Certain medicines should not be used during pregnancy or breastfeeding. However, other medicines may be safely used in pregnancy or breastfeeding providing the benefits to the mother outweigh the risks to the unborn baby. Always inform your doctor if you are pregnant or planning a pregnancy, before using any medicine.

  • NovoRapid can be used during pregnancy. It provides no risk to the developing baby. Blood sugar levels need to be maintained as stable as possible during pregnancy, and you should consult your diabetic specialist to discuss how to acheive this. Your insulin requirements are likely to decrease in the first trimester and subsequently increase in the second and third trimesters. Discuss this with your doctor.
  • There is no risk to nursing infants from insulin taken by the mother. NovoRapid can be used during breastfeeding. However, your insulin dose may need to be decreased during breastfeeding. Discuss this with your doctor.

Side effects

Medicines and their possible side effects can affect individual people in different ways. The following are some of the side effects that are known to be associated with this medicine. Because a side effect is stated here, it does not mean that all people using this medicine will experience that or any side effect.

  • Low blood glucose level (hypoglycaemia)
  • Redness, swelling or itching at the injection site
  • Skin thickening or pitting (lipodystrophy) if injection given too frequently into the same site
  • Excessive fluid retention in the body tissues, resulting in swelling (oedema)
  • Allergy to active ingredients (hypersensitivity)

The side effects listed above may not include all of the side effects reported by the drug's manufacturer.
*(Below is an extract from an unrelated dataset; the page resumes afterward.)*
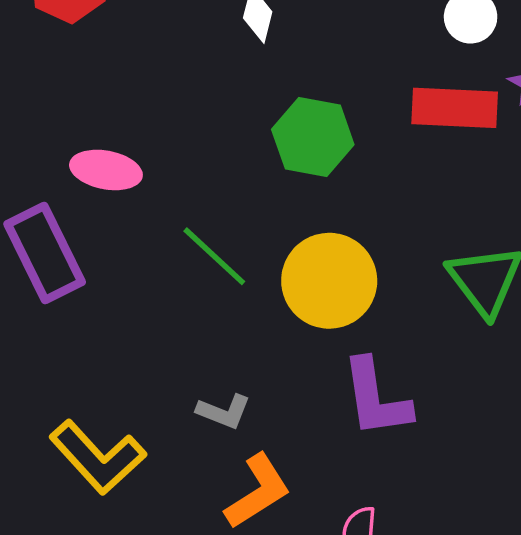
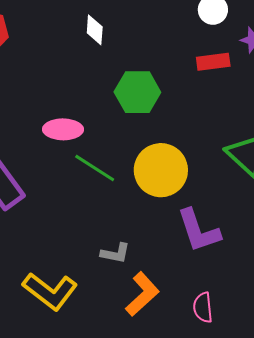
red rectangle: (455, 108) -> (213, 62), size x0.7
pink ellipse: (106, 170) -> (63, 129), moved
For more information about any other possible risks associated with this medicine, please read the information provided with the medicine or consult your doctor or pharmacist.

How can this medicine affect other medicines?

Insulin itself doesn't affect other medicines. However, it is important to be aware that some medicines can affect your blood sugar levels and may therefore alter your insulin requirements. You should tell your doctor if you are taking any other medicines, including herbal medicines and those bought without a prescription, before starting treatment with this medicine. You should also take care when starting and stopping any new medicines. Always ask your doctor or pharmacist before taking a new medicine to check whether it can affect your blood sugar, and if so what action, if any, you need to take.

The following medicines may decrease blood sugar levels. If you start treatment with any of these your insulin dose may therefore need decreasing:

  • ACE inhibitors, eg captopril (these can cause unpredictable drops in blood sugar)
  • anabolic steroids, eg testosterone, nandrolone, stanozolol
  • antidiabetic medicines taken by mouth
  • disopyramide
  • fibrates, eg gemfibrozil
  • fluoxetine
  • MAOI antidepressants, eg phenelzine
  • octreotide
  • large doses of salicylates, eg aspirin (small pain relieving doses do not normally have this effect).

Beta-blockers, eg propranolol (including eye drops containing beta-blockers) can mask some of the signs of low blood sugar, such as increased heart rate and tremor. They also prolong episodes of low blood sugar and impair recovery back to normal glucose levels.

The following medicines may increase blood glucose levels. If you start treatment with any of these your insulin dose may therefore need increasing:

  • some antipsychotic medicines, eg chlorpromazine, olanzapine
  • corticosteroids, eg hydrocortisone, prednisolone
  • danazol
  • diazoxide
  • diuretics, especially thiazide diuretics, eg bendroflumethiazide
  • isoniazid
  • lithium
  • protease inhibitors, eg ritonavir
  • somatropin (human growth hormone).

Oestrogens and progesterones, such as those contained in oral contraceptives, may affect blood sugar levels, and women taking these may need small adjustments up or down in their insulin dose.